Prompt:
Line count for "Challenges": give how many lines in the data below contain it, with no other words.

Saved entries

———

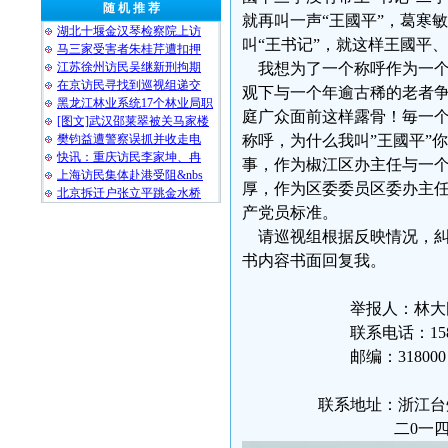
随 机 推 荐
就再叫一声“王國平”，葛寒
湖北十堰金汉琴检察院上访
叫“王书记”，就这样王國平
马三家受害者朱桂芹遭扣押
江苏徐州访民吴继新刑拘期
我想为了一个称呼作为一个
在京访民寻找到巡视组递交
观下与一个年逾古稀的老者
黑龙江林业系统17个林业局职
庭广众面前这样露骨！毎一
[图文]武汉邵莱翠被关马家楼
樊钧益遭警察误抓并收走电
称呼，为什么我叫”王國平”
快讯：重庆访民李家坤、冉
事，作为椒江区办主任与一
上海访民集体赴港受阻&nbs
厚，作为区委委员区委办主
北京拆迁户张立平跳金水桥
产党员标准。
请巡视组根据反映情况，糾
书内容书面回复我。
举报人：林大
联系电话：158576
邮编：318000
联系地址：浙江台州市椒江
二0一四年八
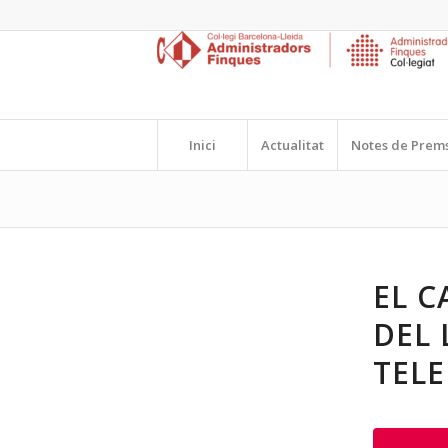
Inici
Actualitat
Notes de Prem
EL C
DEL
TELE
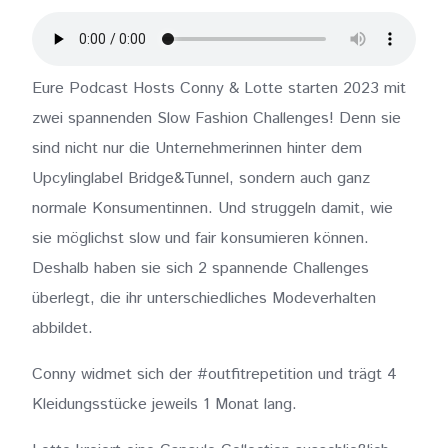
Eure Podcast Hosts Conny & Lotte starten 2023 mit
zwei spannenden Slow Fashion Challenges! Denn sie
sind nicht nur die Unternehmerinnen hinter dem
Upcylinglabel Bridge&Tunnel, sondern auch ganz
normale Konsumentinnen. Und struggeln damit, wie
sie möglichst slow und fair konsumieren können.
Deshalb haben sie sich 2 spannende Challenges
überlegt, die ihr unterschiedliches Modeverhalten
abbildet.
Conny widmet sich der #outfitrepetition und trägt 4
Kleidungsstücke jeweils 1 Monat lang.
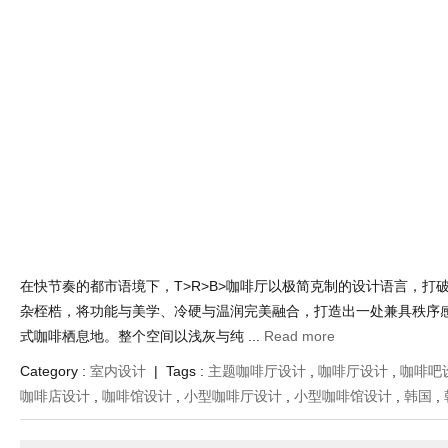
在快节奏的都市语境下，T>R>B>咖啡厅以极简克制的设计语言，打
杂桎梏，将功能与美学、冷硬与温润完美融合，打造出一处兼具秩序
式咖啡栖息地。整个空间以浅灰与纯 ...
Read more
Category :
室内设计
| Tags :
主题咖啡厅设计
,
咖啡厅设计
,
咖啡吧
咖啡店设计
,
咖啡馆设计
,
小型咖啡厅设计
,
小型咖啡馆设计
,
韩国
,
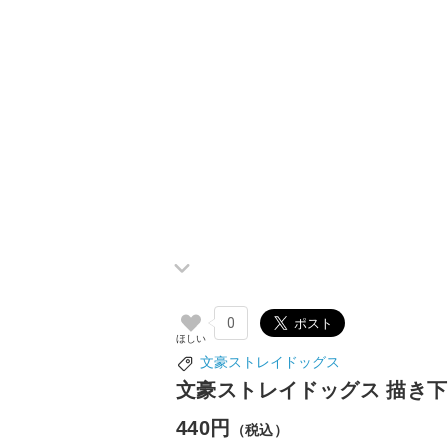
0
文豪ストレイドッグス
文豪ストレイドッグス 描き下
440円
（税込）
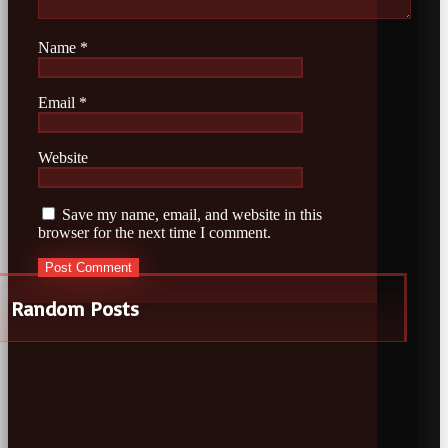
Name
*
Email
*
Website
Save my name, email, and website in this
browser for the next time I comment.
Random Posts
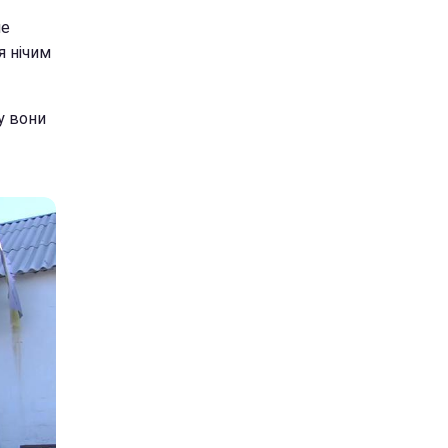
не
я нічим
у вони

———

Exercise result:
2